An injectable, high-performance JavaScript web crawler designed for modern browsers. This script is built to be pasted directly into the developer console to automate link discovery and SEO data extraction without requiring any software installation.
- Zero-Install: Runs entirely in the browser console using native APIs (
Fetch,DOMParser,AbortSignal). - Intelligent Normalization: Automatically handles trailing slashes and query strings to prevent duplicate crawling of the same page.
- Extension-Aware: Detects file extensions (like
.html,.php) to ensure correct link formatting. - SEO Extraction: Automatically captures Page Title, H1 tags, and Meta Descriptions.

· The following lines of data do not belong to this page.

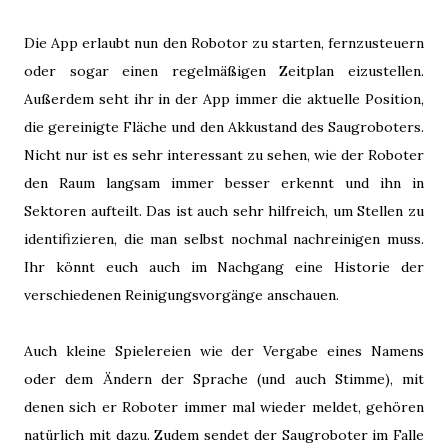
Die App erlaubt nun den Robotor zu starten, fernzusteuern
oder sogar einen regelmäßigen Zeitplan eizustellen.
Außerdem seht ihr in der App immer die aktuelle Position,
die gereinigte Fläche und den Akkustand des Saugroboters.
Nicht nur ist es sehr interessant zu sehen, wie der Roboter
den Raum langsam immer besser erkennt und ihn in
Sektoren aufteilt. Das ist auch sehr hilfreich, um Stellen zu
identifizieren, die man selbst nochmal nachreinigen muss.
Ihr könnt euch auch im Nachgang eine Historie der
verschiedenen Reinigungsvorgänge anschauen.
Auch kleine Spielereien wie der Vergabe eines Namens
oder dem Ändern der Sprache (und auch Stimme), mit
denen sich er Roboter immer mal wieder meldet, gehören
natürlich mit dazu. Zudem sendet der Saugroboter im Falle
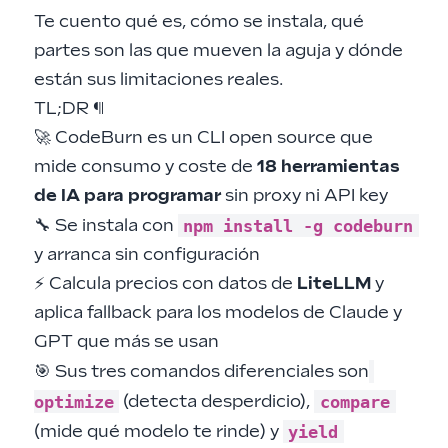
Te cuento qué es, cómo se instala, qué
partes son las que mueven la aguja y dónde
están sus limitaciones reales.
TL;DR
¶
🚀 CodeBurn es un CLI open source que
mide consumo y coste de
18 herramientas
de IA para programar
sin proxy ni API key
npm install -g codeburn
🔧 Se instala con
y arranca sin configuración
⚡ Calcula precios con datos de
LiteLLM
y
aplica fallback para los modelos de Claude y
GPT que más se usan
🎯 Sus tres comandos diferenciales son
optimize
compare
(detecta desperdicio),
yield
(mide qué modelo te rinde) y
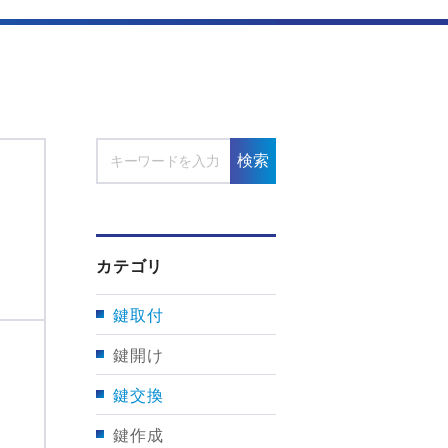
検索
ッ
カテゴリ
鍵取付
鍵開け
鍵交換
鍵作成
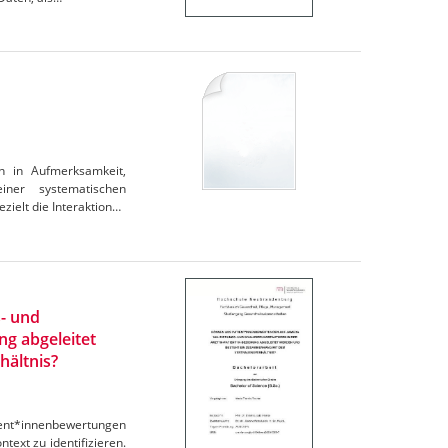
n in Aufmerksamkeit,
iner systematischen
zielt die Interaktion…
- und
ng abgeleitet
ältnis?
atient*innenbewertungen
text zu identifizieren.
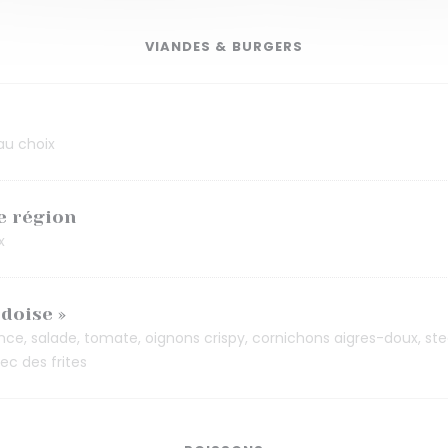
VIANDES & BURGERS
au choix
e région
x
rdoise »
nce, salade, tomate, oignons crispy, cornichons aigres-doux, st
ec des frites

- Redirect Handling: Monitors redirects and captures the final destination URL for accurate reporting.
- Anti-Bot Friendly: Includes configurable delays and random jitter to mimic human-like browsing speeds.
- Automated Reporting: Generates a comprehensive JSON report and prompts for download upon completion or manual stop.
- Navigate to the target domain in your browser.
- Open the Developer Tools (F12 or Ctrl+Shift+I).
- Copy the contents of
index.jsand paste it into the Console tab. - Press Enter to start the crawl.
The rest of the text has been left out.